> About this exercise:
From the listing below, copy each line that contains the word "خبرهای".
= = = = = = =
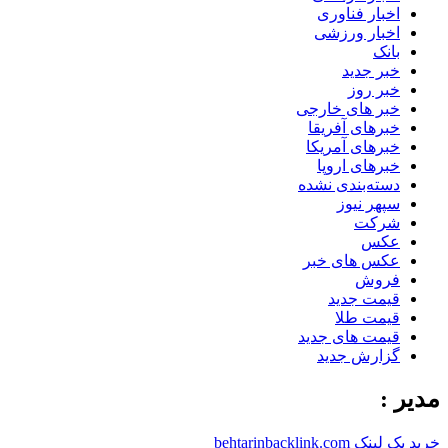
اخبار فناوری
اخبار ورزشی
بانک
خبر جدید
خبر روز
خبر های خارجی
خبرهای آفریقا
خبرهای آمریکا
خبرهای اروپا
دسته‌بندی نشده
سپهر نیوز
شرکت
عکس
عکس های خبر
فروش
قیمت جدید
قیمت طلا
قیمت های جدید
گزارش جدید
مدیر :
خرید بک لینک behtarinbacklink.com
= = = = = = =
> Written reply:
خبرهای آفریقا
خبرهای آمریکا
خبرهای اروپا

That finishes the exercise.